The airlock of the little vessel mated with that of the carrier shell but the shell door, even though running on an independent power supply, would not open. Whatever system it ran on was intelligent enough to recognize that the ship contained no air, yet not bright enough to figure that its only occupant had no need to breathe. Restraining what emulation of frustration he could achieve, Cento returned to the cockpit and switched the computer back on. Through its screen it obligingly informed him that there was no air in the ship, but that a number of options were available to him.

‘Stupid machine,’ he mouthed in vacuum, and instructed the computer to repressurize the vessel. Then he returned to the airlock, to wait out the long minutes before the carrier lock opened. He swore aloud when the door still refused to open, this time because there was no air inside the carrier shell itself, and went to find what tools he might require.
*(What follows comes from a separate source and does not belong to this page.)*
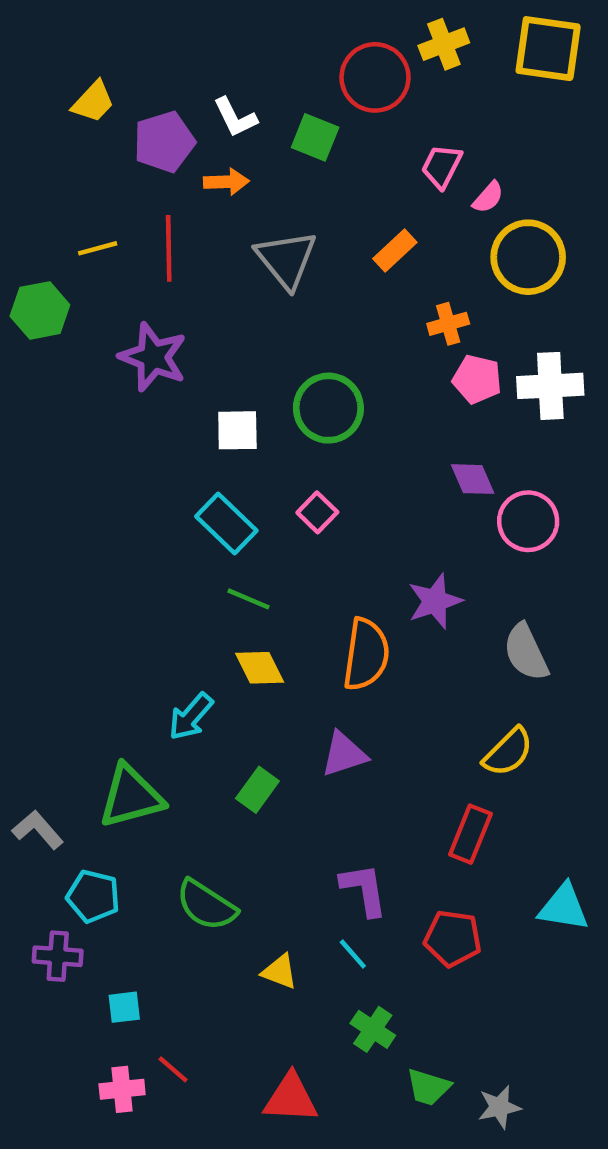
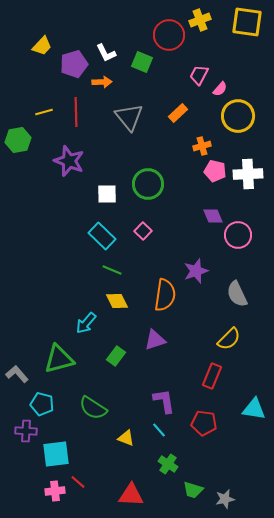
cyan square: (124, 1007) -> (56, 454), size x1.8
Three hours later, he finally got through the door.

Fire had scoured the inside of the shell, blasted around the ring-shaped transit tubes by the explosive impact. Propelling himself three quarters of the way round, he eventually found where the object had struck, and peered into the well the impact had drilled through the station. Skellor’s shooting had been admirably accurate. Whatever the object, it had cut right through one of the three balanced U-space engines and taken out the main fusion generator. In one respect, Cento considered himself lucky: at least the generator had merely failed rather than detonated—had that been the case there would be no shell here at all. He propelled himself across the cavity and into the transit tube beyond. Coming at last to the place he was seeking—a simple sliding door—he drove the blade of his hand with such force at the thin lamination of metal and insulation that it punched through without any reaction propelling him away. In a minute, he had torn a hole large enough to climb through.
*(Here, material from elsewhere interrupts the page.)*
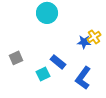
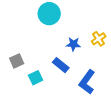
blue star: (84, 42) -> (73, 44), moved
cyan square: (43, 74) -> (36, 78), moved

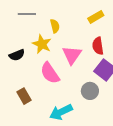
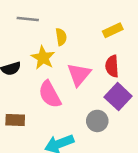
brown rectangle: (24, 96) -> (15, 120), turned -63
The room contained a console, holojector and camera, as well as optic feeds leading to the outside of the shell. Nothing seemed damaged here, though he had no idea what condition the exterior emitter was in. Reaching down, he tore away the tattered remains of his hotsuit, then his similarly damaged syntheskin. Groping inside his gut, he found a shielded power cable, tracked it up into his chest and unplugged it. His vision dimmed and his movements slowed, but not enough to prevent him plugging the cable into the universal adaptor underneath the console. Immediately the device’s displays lit.
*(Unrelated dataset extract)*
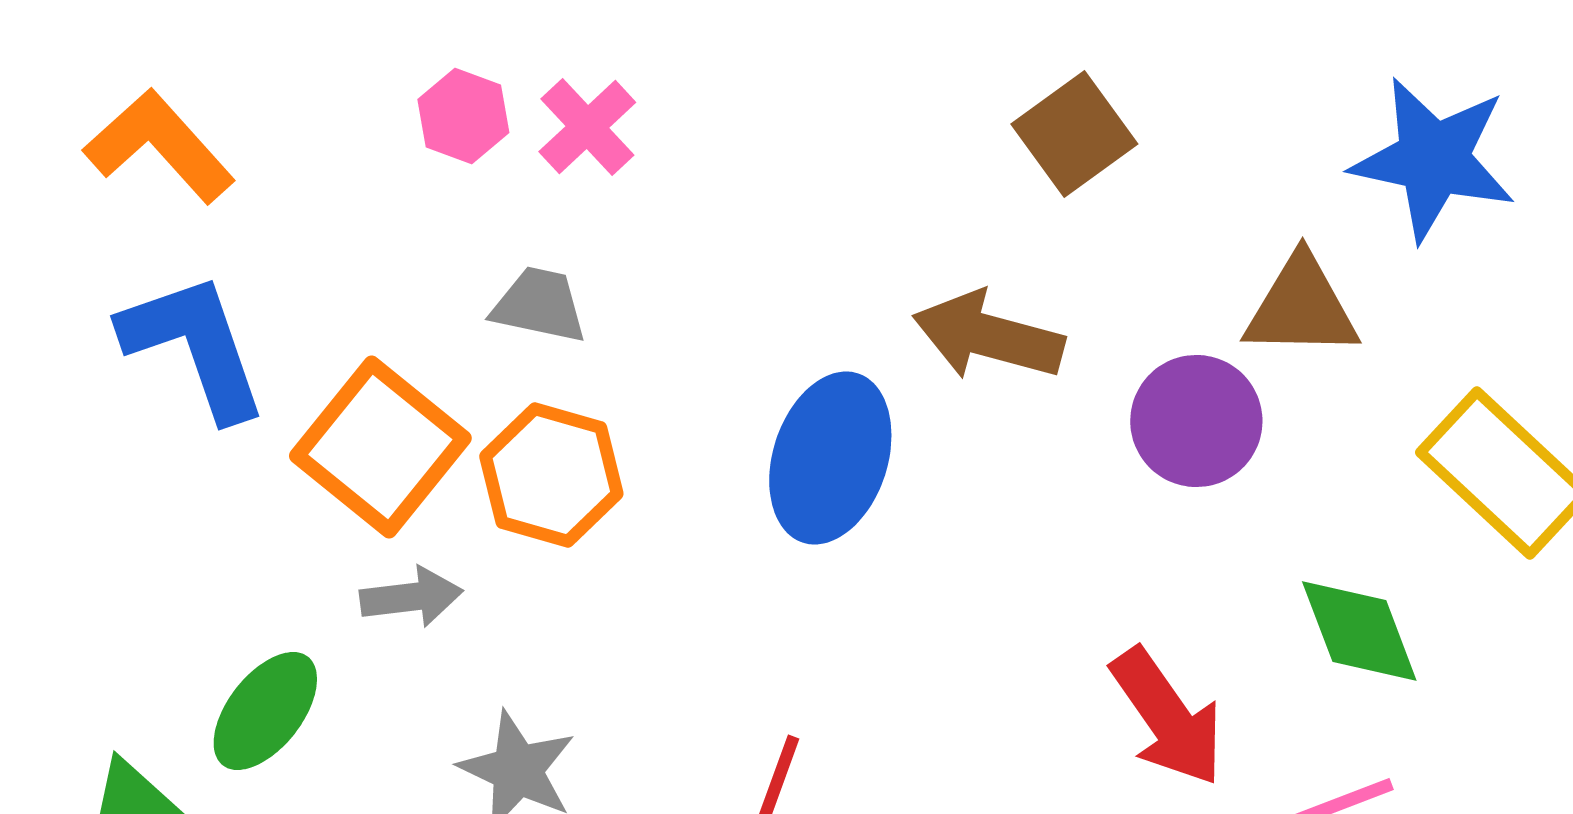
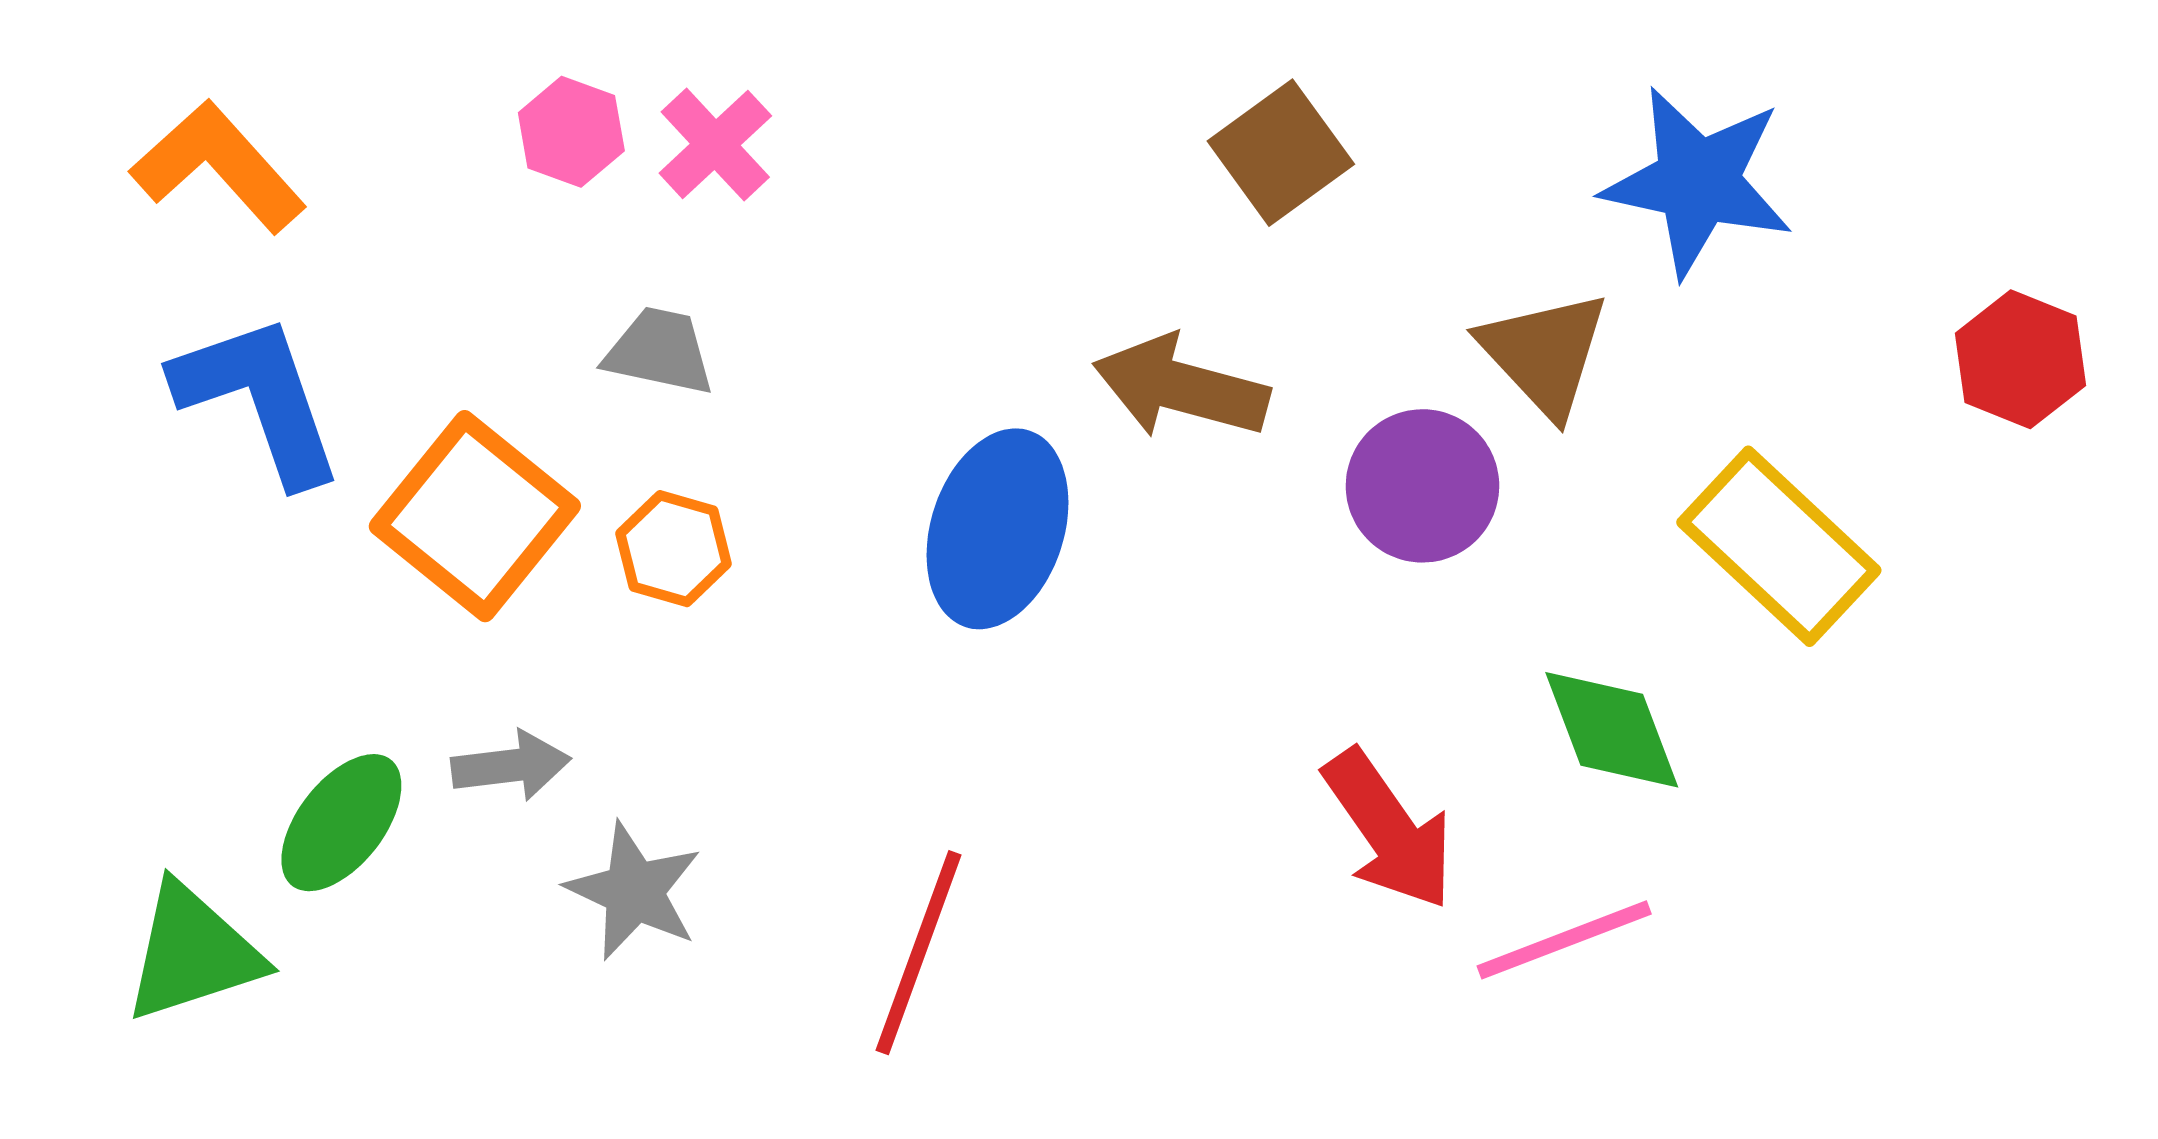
brown triangle: (1301, 307) -> (1544, 354), turned 46
orange hexagon: (551, 475) -> (673, 549), size x0.7
gray arrow: (411, 597) -> (511, 766), moved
With slow precision, he pressed the touch sequence for a diagnostic check, and soon found the U-space transmitter to be in perfect working order. Using the keyboard, he typed out the message he wanted to send, and the all-important coordinates. Now it was time to send—and to sleep. He instructed the device to transmit continuously until it received an acknowledgement. He had time only to reach out and clamp his hand shut on the handle beside the console before his artificial consciousness left him—the transmitter using up the bulk of his own power output.

* * * *

The quarantine pod Mika had occupied, along with all its equipment, had been destroyed in one of Jerusalem’s fusion furnaces, then the surrounding area had been scanned down to the molecular level and classified at ‘contamination level 5’. She already knew that anything coming into contact with Jain technology could never be classified as clean. She now occupied a work station where she studied, by proxy, the mycelium on the bridge pod, which the AI was holding at not much above absolute zero.

‘There is stuff here,’ she gazed at a screen, ‘that could probably be called picotech. In fact much of it can only be extrapolated, as we haven’t the instruments to study it directly.’